Q @ K^T (head_dim=64, two MXU passes accumulating over head_dim=32 per pass): Q_lo [32,32] fp8 @ K^T_top [32,32] fp8 → acc[0] (fresh) Q_hi [32,32] fp8 @ K^T_bot [32,32] fp8 → acc[0] (accumulate) vmatpop.bf16 writes acc[0][32,32] into registers v16 (left [32,16]) and v17 (right [32,16])

exp_s @ V (output is [32,64], two independent MXU passes): exp_s [32,32] fp8 @ V_left [32,32] fp8 → acc[0] (O left half) exp_s [32,32] fp8 @ V_right [32,32] fp8 → acc[1] (O right half)

bf16 → fp8 quantization uses the acc roundtrip (vmatpush.acc.bf16 + vmatpop.fp8). vmatpush.acc.bf16(vd=slot, vs1=v) reads v and v+1 as a [32,32] BF16 tile → acc[slot] vmatpop.fp8(vd=dst, vs1=slot) converts acc[slot][32,32] → fp8 → dst register [32,32]

-inf initialization: m (running row-max) is initialized to -100.0 via vli.all imm=-100. This is encoded as an integer immediate (vli.all calls torch.full(shape, -100, dtype=bf16) = -100.0_bf16). True bf16 -inf (0xFF80) cannot be encoded directly as a vli.all integer immediate. -100.0_bf16 is sufficient: all real attention logits after scaling (SCALE≈0.125) will be much larger than -100, so the first tile always overwrites the initial m value.

`SmolVLAFusedAttentionProgram`

Bases: Program

Flash attention: output[b,q,h] = softmax(Q[b,q,:] @ K[b,:,:]^T * scale) @ V[b,:,h]

One Q-block (32 rows), two K tiles (k_seq=64), head_dim=64. Inputs are bf16 (matching MLIR).
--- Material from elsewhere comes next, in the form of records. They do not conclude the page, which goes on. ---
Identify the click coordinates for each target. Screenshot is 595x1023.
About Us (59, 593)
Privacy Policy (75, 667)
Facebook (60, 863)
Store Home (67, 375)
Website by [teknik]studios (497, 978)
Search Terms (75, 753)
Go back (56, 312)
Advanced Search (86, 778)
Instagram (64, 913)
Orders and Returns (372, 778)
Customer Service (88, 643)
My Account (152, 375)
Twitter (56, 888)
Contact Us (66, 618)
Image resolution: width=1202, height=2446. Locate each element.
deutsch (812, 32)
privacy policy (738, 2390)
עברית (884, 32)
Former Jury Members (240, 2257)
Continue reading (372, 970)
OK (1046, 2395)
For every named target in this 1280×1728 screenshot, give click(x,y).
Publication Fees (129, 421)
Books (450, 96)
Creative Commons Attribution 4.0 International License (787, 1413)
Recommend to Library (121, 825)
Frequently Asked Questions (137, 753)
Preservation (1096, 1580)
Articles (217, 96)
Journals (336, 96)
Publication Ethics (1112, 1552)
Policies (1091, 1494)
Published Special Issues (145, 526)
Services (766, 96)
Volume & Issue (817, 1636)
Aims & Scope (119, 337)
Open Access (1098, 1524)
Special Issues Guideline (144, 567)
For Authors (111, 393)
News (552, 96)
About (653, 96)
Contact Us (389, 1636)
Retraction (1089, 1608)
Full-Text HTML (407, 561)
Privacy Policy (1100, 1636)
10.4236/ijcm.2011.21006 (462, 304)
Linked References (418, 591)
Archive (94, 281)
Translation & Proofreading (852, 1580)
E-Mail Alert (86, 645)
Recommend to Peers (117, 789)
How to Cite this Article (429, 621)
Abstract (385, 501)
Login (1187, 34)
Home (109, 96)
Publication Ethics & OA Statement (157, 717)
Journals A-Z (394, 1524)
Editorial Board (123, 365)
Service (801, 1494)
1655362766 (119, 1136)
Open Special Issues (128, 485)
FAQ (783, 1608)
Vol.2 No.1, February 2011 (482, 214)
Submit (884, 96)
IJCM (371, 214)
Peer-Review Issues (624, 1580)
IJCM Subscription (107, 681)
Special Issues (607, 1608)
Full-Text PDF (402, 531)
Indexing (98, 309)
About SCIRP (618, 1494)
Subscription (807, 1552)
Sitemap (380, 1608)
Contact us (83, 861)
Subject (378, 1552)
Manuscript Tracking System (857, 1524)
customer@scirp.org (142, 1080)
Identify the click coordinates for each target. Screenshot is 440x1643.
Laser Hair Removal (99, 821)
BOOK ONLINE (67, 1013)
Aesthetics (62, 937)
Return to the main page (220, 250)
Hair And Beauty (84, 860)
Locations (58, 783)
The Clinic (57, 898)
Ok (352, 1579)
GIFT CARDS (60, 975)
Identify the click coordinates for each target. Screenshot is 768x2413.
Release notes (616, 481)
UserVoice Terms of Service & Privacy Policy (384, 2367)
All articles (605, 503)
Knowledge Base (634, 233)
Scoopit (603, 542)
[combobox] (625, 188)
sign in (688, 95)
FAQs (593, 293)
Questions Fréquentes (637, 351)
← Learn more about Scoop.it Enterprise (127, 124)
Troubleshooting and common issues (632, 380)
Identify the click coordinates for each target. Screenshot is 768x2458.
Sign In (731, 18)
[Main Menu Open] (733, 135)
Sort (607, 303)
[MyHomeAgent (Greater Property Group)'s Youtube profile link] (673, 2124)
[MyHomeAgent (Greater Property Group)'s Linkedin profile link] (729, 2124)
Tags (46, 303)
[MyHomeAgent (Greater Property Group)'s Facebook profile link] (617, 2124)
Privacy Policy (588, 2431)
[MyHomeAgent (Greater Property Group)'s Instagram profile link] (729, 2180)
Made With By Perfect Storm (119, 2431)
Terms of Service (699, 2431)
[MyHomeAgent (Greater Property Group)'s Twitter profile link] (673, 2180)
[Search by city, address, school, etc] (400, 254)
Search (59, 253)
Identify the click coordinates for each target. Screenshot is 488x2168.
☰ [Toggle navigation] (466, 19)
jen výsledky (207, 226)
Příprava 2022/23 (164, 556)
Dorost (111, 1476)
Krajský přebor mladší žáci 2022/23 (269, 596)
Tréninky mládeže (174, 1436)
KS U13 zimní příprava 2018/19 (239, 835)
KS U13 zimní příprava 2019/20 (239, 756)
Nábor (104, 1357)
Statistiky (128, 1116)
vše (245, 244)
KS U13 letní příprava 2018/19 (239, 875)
Quantized to fp8 on-chip via acc roundtrip.

MRF register map (simulator: each fp8 reg = [32,32], bf16 reg = [32,16]) ──────────────── Persistent (survive across K tiles): v0 Q_lo fp8 [32,32] Q[:, 0:32] after bf16→fp8 roundtrip v1 Q_hi fp8 [32,32] Q[:, 32:64] after bf16→fp8 roundtrip v2 m_prev bf16 [32,16] running row-max; init = -100.0 (see -inf note in module docstring) v3 l_prev bf16 [32,16] running row-sum, init = 0 v4 O_col0 bf16 [32,16] O[:, 0:16] v5 O_col1 bf16 [32,16] O[:, 16:32] v6 O_col2 bf16 [32,16] O[:, 32:48] v7 O_col3 bf16 [32,16] O[:, 48:64] v8 scale bf16 [32,16]

Per K-tile (after load+quantize): v9 KT_top fp8 [32,32] K^T[0:32, :] (vmatpush.acc.bf16 reads v9+v10 as pair) v11 KT_bot fp8 [32,32] K^T[32:64, :] (vmatpush.acc.bf16 reads v11+v12 as pair) v12 VT_left fp8 [32,32] V_std[:, 0:32] (vmatpush.acc.bf16 reads v12+v13 as pair) v14 VT_right fp8 [32,32] V_std[:, 32:64] (vmatpush.acc.bf16 reads v14+v15 as pair)

Temporaries (reused each iteration): v16,v17 scores sl,sr bf16 [32,16] (written as pair by vmatpop.bf16 acc[0]) v18,v19 scaled sl,sr bf16 [32,16] v20 tile_max / exp_diff bf16 [32,16] v21 m_new bf16 [32,16] v22,v23 exp_s left,right bf16 [32,16] v24 exp_s_fp8 fp8 [32,32] (acc[1] roundtrip; vmatpush reads v22+v23 as pair) v25,v26 vc_left col0,col1 bf16 [32,16] (written as pair by vmatpop.bf16 acc[0]) v27,v28 vc_right col0,col1 bf16 [32,16] (written as pair by vmatpop.bf16 acc[1])

Scalar register map ─────────────────── VMEM: x1=Q x2=KT0 x3=KT1 x4=VT0 x5=VT1 x6=SCALE x7=OUT DRAM: x9=KT0 x10=KT1 x11=VT0 x12=VT1 x13=SCALE x14=OUT Sizes: x15=4096 (tile) x16=1024 (scale)

`fused_attention_reference(Q, K, V_mlir, scale)`

Exact SDPA matching the MLIR affine maps. Returns [q_rows, head_dim] float.